I created a table in postgres that includes various columns that based on an import from a csv. Since the csv can be re-uploaded with some changes and I don’t want the re-upload to create duplicates on rows that didn’t change, I added a constraint and unique index with majority of the columns included in them. Is there any performance concerns to doing this? Is there a better way to solving this?
CREATE TABLE IF NOT EXISTS table_a ( id SERIAL PRIMARY KEY, table_b_id SERIAL REFERENCES table_b(id) ON DELETE CASCADE, column_a INT, column_b INT, column_c BOOLEAN, created_time BIGINT NOT NULL, CONSTRAINT "table_a_key" UNIQUE ("table_b_id", "column_a", "column_b", "column_c") );
Advertisement
Answer
Adding an index always imposes a performance penalty for INSERT, UPDATE and DELETE statements as the index needs to be maintained.
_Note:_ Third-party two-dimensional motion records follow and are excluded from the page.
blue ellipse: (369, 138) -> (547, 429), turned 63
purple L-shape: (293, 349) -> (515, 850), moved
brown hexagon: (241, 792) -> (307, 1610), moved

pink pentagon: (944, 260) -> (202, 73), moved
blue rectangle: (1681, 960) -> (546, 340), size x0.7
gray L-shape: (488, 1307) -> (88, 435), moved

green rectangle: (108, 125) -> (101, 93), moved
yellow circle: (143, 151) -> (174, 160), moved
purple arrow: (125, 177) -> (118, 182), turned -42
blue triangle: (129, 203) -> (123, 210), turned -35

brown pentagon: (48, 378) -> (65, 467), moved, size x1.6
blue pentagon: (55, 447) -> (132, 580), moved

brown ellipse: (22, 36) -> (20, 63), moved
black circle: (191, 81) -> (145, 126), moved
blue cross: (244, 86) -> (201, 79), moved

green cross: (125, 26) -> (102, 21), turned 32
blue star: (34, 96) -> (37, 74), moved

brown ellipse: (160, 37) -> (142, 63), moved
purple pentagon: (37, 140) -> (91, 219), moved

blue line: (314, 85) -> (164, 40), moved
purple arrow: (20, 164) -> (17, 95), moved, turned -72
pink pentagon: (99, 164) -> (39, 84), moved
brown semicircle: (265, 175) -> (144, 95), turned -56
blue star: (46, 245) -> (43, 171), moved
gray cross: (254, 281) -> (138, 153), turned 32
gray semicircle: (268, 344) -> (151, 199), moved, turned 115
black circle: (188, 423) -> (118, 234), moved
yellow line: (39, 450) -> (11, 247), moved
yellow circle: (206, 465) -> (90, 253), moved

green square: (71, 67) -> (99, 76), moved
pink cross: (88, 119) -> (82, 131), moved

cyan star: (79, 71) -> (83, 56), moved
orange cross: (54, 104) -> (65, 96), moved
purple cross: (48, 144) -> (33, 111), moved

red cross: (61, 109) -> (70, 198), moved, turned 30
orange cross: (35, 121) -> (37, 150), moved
However, in most cases the added overhead doesn’t really matter and might be out-weighted by the improved performance when SELECTing data. The performance overhead is more clearly visible when doing bulk loads compared to single row operations.
But if you want to prevent duplicates, you don’t have a choice to begin with.
The only reliable way to prevent duplicates is to create a unique constraint (or index) as you did. It’s also the only way you can make use of an “upsert” using insert ... on conflict ...
So, yes there is a performance penalty to pay. And no, there is no better way to ensure uniqueness.